A Facebook designer has uploaded new photos of Facebook's enormous world domination facility in Menlo Park, California. Boy, are we starting to get creeped out.
The first pictures to emerge of the renovated HQ showed spacious, brightly colored offices bathed in Silicon Valley sunlight. It all looked so happy. But the new gallery from Facebooker Aaron Sittig shows the office's darker side, and not just because it was shot at night; there's something creepy and weird about laser defense systems, overly intimate IT rooms, and factory fetish design. Click the gallery above for seven strange Facebook office elements that show what we're talking about. [via TechCrunch]
Writes Sittig, "The turnstiles use lasers to detect if you walked through without badging in. Lasers!" Another Facebooker responded that they look like something out of Gataca. Right, except the evil corporations in Gataca only pried into your DNA.
Long hallways are a "Facebook tradition," according to the caption on this one. A creepy tradition! Sort of like reading people's private data.

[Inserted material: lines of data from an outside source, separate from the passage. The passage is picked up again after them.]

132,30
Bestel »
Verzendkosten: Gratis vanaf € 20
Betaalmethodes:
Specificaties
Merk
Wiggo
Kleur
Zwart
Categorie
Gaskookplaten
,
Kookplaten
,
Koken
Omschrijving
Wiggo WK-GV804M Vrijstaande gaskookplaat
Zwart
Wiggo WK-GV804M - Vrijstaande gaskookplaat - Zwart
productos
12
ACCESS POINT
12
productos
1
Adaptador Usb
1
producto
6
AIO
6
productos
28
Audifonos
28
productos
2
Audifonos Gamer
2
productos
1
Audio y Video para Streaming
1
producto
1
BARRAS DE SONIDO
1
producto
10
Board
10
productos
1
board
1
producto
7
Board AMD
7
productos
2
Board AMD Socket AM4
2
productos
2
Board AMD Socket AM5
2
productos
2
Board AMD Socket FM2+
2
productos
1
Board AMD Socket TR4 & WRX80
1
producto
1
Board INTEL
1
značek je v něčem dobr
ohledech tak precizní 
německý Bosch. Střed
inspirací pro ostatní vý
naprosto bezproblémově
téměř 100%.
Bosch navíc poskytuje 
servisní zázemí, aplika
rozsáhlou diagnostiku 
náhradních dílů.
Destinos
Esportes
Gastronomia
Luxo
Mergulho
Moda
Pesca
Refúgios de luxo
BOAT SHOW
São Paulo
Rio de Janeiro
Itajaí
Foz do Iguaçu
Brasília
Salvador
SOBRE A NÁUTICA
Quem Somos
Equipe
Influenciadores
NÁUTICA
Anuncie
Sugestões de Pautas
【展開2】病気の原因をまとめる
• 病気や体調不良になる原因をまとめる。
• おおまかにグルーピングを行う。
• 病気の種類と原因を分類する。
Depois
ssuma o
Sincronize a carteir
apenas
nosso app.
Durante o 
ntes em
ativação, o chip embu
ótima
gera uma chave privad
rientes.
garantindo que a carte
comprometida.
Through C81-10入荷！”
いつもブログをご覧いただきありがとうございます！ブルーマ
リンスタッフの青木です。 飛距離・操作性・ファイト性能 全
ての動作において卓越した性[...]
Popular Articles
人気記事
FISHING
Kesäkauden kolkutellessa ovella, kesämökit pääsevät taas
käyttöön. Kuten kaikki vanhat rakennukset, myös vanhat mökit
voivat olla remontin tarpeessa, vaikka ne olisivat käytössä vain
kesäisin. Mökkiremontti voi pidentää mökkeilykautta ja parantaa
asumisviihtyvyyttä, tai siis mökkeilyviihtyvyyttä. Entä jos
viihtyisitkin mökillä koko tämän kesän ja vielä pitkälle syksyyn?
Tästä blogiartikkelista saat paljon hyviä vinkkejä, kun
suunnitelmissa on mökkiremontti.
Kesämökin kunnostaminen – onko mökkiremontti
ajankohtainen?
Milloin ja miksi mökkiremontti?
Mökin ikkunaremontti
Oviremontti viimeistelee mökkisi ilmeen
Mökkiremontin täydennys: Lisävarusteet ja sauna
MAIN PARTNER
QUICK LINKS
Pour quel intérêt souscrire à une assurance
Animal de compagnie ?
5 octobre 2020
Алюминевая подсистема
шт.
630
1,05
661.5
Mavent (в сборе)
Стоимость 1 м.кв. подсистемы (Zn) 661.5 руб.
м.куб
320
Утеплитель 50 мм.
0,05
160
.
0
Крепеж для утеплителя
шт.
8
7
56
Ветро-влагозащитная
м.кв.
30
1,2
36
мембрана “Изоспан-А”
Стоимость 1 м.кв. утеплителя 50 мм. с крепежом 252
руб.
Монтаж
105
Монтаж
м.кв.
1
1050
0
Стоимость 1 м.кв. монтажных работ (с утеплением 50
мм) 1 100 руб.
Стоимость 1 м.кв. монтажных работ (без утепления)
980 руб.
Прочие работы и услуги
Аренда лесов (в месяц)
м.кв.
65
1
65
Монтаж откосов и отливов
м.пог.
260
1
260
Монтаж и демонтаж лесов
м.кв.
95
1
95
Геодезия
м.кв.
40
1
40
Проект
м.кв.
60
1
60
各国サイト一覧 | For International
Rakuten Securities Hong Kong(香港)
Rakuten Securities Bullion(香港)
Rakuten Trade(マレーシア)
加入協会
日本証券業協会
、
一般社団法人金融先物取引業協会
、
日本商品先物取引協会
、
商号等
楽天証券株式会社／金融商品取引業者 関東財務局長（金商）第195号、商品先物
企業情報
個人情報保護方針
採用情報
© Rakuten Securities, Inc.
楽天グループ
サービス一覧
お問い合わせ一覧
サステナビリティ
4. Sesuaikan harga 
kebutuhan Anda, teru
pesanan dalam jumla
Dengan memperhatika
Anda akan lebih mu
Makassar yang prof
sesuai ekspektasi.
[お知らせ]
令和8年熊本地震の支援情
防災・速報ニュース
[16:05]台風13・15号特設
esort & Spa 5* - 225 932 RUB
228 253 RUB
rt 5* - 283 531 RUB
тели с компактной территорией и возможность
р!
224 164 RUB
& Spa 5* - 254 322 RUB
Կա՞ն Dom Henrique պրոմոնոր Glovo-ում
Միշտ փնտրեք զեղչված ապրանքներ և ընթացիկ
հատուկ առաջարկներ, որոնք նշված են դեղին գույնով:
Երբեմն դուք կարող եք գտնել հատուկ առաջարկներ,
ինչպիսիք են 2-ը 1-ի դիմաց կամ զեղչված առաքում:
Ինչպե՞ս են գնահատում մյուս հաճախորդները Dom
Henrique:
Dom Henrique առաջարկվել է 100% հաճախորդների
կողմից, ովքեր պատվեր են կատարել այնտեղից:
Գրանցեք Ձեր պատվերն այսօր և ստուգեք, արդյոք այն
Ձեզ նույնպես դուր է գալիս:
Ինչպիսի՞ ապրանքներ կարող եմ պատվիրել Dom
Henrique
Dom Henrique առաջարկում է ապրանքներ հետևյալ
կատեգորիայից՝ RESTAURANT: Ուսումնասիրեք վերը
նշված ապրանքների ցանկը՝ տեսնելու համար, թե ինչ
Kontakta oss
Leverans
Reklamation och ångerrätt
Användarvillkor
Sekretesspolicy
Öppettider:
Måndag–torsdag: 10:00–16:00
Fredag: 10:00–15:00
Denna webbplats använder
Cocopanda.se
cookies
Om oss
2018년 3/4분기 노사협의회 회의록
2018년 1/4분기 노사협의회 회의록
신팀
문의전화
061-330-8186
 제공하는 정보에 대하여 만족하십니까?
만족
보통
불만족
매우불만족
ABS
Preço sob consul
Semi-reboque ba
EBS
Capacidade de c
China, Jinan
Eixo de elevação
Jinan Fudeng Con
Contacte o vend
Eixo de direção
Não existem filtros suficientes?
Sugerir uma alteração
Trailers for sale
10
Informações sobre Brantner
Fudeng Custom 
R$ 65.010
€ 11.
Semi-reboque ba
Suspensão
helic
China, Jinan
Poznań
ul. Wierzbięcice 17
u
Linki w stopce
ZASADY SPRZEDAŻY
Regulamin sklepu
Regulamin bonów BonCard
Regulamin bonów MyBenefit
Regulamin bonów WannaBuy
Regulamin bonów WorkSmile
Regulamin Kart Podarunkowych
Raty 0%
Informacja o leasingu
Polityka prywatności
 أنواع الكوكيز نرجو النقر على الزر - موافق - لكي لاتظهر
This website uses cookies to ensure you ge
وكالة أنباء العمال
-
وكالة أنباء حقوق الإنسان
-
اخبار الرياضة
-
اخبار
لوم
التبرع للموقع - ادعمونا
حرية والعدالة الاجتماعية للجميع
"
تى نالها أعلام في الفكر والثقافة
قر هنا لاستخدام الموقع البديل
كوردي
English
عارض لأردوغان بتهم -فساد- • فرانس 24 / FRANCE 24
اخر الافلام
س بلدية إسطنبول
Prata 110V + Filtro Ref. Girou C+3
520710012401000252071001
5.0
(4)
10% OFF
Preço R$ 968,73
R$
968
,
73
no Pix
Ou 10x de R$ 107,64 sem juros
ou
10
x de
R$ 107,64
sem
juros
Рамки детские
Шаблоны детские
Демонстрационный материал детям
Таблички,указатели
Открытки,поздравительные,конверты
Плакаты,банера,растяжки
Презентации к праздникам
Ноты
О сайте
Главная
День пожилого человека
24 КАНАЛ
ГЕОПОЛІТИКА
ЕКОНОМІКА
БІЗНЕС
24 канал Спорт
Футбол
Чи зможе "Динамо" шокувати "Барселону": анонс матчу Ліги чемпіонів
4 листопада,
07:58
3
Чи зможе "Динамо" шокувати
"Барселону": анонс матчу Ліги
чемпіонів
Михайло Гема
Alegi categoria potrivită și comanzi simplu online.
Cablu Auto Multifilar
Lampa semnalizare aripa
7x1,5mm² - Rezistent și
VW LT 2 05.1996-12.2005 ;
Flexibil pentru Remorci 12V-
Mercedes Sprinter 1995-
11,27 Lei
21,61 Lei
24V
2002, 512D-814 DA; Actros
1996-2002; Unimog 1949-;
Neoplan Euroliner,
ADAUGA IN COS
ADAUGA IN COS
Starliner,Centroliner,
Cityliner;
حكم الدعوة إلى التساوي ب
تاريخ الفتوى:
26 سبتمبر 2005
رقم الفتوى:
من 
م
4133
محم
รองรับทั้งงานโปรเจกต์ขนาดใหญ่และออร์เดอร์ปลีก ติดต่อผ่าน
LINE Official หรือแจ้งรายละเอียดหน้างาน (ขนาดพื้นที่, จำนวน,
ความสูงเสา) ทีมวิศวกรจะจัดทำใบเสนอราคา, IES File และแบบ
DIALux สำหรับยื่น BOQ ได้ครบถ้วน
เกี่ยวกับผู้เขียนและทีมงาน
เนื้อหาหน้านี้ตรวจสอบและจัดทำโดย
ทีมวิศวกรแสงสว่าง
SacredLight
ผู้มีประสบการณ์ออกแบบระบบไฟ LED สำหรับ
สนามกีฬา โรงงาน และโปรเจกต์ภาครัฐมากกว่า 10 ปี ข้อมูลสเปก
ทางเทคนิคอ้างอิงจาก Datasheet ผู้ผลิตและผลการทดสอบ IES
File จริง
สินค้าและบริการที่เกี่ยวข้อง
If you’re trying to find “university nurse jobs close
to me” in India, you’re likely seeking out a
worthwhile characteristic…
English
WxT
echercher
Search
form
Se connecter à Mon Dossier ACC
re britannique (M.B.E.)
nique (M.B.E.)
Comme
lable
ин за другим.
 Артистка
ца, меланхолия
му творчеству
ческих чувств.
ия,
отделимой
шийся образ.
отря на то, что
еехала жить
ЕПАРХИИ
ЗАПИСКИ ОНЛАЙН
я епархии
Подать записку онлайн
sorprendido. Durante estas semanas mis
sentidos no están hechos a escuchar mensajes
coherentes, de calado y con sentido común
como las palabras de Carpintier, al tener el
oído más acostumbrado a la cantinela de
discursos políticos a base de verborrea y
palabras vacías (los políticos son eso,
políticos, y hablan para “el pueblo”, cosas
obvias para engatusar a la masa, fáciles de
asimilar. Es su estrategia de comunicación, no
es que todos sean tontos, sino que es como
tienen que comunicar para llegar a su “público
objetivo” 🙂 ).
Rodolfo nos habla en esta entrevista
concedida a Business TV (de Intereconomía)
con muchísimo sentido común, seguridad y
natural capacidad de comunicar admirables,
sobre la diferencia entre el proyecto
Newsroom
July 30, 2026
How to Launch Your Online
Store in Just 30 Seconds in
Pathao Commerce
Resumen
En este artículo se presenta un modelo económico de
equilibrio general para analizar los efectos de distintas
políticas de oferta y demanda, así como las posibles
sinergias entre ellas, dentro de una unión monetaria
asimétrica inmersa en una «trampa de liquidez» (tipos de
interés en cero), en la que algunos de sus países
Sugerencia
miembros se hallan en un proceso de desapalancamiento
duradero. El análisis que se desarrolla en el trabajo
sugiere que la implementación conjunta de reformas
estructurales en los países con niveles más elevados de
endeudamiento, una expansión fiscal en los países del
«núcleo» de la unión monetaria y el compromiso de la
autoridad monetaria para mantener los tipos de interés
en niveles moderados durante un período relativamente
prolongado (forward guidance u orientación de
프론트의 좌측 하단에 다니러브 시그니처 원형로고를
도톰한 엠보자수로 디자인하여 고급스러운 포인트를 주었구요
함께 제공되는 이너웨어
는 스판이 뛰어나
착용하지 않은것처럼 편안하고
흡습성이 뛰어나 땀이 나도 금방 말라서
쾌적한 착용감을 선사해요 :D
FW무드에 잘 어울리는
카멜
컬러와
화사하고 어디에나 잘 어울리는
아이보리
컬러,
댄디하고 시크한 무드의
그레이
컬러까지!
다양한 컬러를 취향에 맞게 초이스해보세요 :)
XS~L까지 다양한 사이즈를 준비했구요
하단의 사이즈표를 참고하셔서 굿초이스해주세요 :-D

This one is captioned "in the IT help zone." Wait, what? Why does IT help involve comfy chairs and a lamp and a little coffee table? Why does this look like a psychologist's office? Is this where Facebook employees will be talking through their latent Mac and daddy issues? Or maybe something more sinister — interrogations? Shudder. I just wanted to drop off my laptop.
This is the help desk "rollup door." An IT bar is definitely preferable to an IT therapist. But unless the IT guys are wearing black turtlenecks or pouring daiquiris, it still feels a little strange.
"The lines on the ground are supposed to recall factory floor markings." A factory that makes relationships, and advertisements targeted at those relationships. There's nothing like conveyor belt markings to turn a humane office vaguely dystopian.
"Not sure why all the desks have recycling bins rather than trash cans." Because perfect engineers produce no waste. They are that efficient. Also, because they feast on human souls rather than normal food. Human souls have no messy wrappers.
This new conference reservation system will be deployed for the first time at the new campus. It's not just software, it's a platform. "It's supposed to be backed by a fancy facilities database so tools can be built on top of it," Sittig writes. It's also supposed to learn, at a geometric rate. The LCD panel will show conference room availability, future reservations, and the exact time at which FaceConNet becomes self aware.